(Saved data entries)
* * * * * * * * *
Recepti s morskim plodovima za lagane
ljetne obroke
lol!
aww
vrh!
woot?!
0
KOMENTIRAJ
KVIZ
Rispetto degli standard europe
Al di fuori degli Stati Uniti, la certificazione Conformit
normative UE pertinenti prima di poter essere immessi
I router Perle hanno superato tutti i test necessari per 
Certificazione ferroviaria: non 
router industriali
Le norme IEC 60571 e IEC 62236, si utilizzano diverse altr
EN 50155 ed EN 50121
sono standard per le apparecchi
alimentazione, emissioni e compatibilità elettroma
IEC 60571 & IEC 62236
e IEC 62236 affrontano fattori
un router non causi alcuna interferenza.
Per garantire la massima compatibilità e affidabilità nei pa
* * * * * * * * *
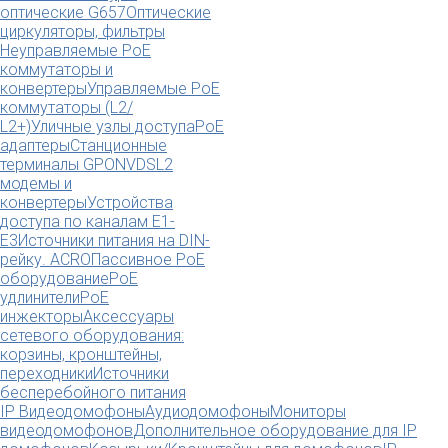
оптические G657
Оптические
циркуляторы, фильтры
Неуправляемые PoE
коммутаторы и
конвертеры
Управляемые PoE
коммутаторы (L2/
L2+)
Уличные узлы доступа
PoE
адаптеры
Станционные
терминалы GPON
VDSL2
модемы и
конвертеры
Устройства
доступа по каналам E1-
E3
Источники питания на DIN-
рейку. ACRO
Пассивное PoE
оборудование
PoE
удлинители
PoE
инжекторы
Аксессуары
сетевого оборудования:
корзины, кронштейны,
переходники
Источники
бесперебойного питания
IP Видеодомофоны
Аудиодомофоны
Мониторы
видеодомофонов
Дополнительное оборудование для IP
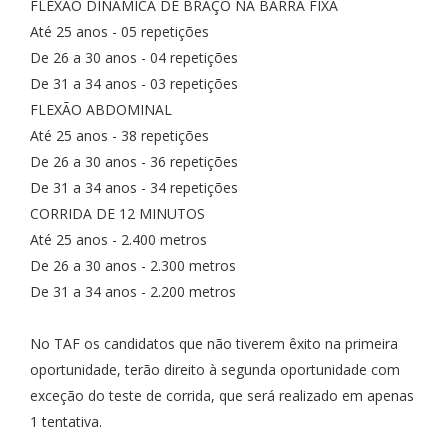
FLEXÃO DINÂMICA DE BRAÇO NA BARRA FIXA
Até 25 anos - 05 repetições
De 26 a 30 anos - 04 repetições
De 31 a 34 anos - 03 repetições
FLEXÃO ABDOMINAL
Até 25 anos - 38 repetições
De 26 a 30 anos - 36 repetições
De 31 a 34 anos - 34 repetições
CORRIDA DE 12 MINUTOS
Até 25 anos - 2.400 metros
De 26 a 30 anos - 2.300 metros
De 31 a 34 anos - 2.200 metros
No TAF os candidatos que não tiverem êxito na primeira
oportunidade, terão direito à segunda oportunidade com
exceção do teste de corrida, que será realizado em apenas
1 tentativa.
* * * * * * * * *
→ Instructions to follow: Where does the string "оборудование" occur in the data above? Copy every line that holds it.

→ Your solution:
оборудование
Дополнительное оборудование для IP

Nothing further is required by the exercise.